The Commissioner of Pensions,
I return herewith the papers in the claim of Katie Clegg, No. 288,391, examined in connection with an appeal entered from the adverse action of your Bureau.
The records of the War Department show a service of the soldier from Feb. 4, 1864, to Feb. 19, 1866, when he died by reason of small pox.
The appellant filed her claim for a pension, as the widow of the soldier, in 1881, and the same was rejected in 1891, upon the ground that the claimant was not the legal widow of the soldier.
The contention of the appeal is that an injustice was done the appellant by the adverse action of your Bureau, and that in fact she is the widow of the soldier upon whose death the claim for a pension is made.
The claimant and the soldier were both slaves, and the only ceremony of marriage which is claimed to have been preformed was by the master, and in the period when both were held as slaves.
The claim of this alleged widow has been twice referred for a special investigation, to determine the question of slave or other marriage.
From the evidence thus obtained and otherwise filed in the case, it appears that this claimant and the soldier were both owned by one master in company with about one hundred other slaves. The claimant then being a house-servant, (seamstress), and the soldier a wagoner and sometimes acting as a coachman.
Neither of these two persons are shown by the evidence on file as having had martial relations with any of the other slaves, nor will the evidence in the case show as a fact that these two persons, while slaves, had martial relations, or were in any sense considered as husband and wife.
Whether as a fact, the claimant and the soldier were married by the master, in accordance with the customs of slave times, cannot be proven, in as much as the master is dead and no witnesses were present when the alleged ceremony was performed. It is shown by witnesses, whose testimony cannot be ignored, that the claimant and the soldier, at the date of his death, were recognized as husband and wife, and no good reason appears why this relation, at said date, is not as fully warranted as it might have been or possibly was, prior to the date of enlistment.
At the time the slaves, who were upon the plantation were this claimant and the soldier were owned, were dispersed by the advent of the Union Army in 1863, this claimant went to Chattanooga, and after the regiment to which the soldier belonged went to Chattanooga and was stationed there, these two parties met, and from this time they assumed the relation of husband and wife. That this relation was known and recognized by the soldier’s comrades and officers is clearly established – one of the regulations of the camp being, that none but married women whose husbands were stationed therein could be admitted. This claimant is shown by the evidence to have been admitted to the camp and to have occupied quarters therein with the soldier, as his wife; and it is also shown that she was with him when he was removed to the hospital. The relation which thus existed, and was recognized as lawful in these two parties, is one which Sec. 4705, R. S. apparently contemplates; and while this relation is not established as having existed in fact at the date of enlistment, yet, during a portion of the period of the soldier’s service it existed and so existed at the date of his death.
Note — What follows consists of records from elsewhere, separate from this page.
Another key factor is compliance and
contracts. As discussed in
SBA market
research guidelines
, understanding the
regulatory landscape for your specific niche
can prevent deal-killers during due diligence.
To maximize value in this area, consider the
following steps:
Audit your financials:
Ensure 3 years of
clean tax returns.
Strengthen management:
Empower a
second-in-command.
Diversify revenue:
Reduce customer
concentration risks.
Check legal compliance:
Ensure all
Some doubt has been thrown upon the merits of this case by the negative testimony of the claimant’s former mistress, who does not remember the circumstances surrounding the slave life of the claimant and the soldier; but, in this respect, she also expresses ignorance as regards the other slaves who were owned by her husband. It further appears that, in 1872, the hon. Second Auditor of the Treasury paid to a brother and sister of the soldier arrears of pay, upon evidence to him satisfactory as to the fact of the soldier’s celibacy. One of the witnesses was the former owner of the soldier, and when the soldier died in 1866, the laws of many of the Southern states did not recognize the marriage of people of color.
The pension laws recognize a condition as sufficient to admit a pensionable status and the condition of this claimant at the date of the soldier’s death is held as coming within the purview of Sec. 4705, R. S., and therefore, the action of rejection of the appellant’s claim is overruled and set aside.
You are therefore requested to issue a certificate for a pension in favor of the appellant as the widow of the deceased soldier.
4 thoughts on “Appeal Allowed”
What a super and final ending. Sadly to be short lived.
This isn’t quite the end. And you are right.
This is such good news in this poor woman’s life!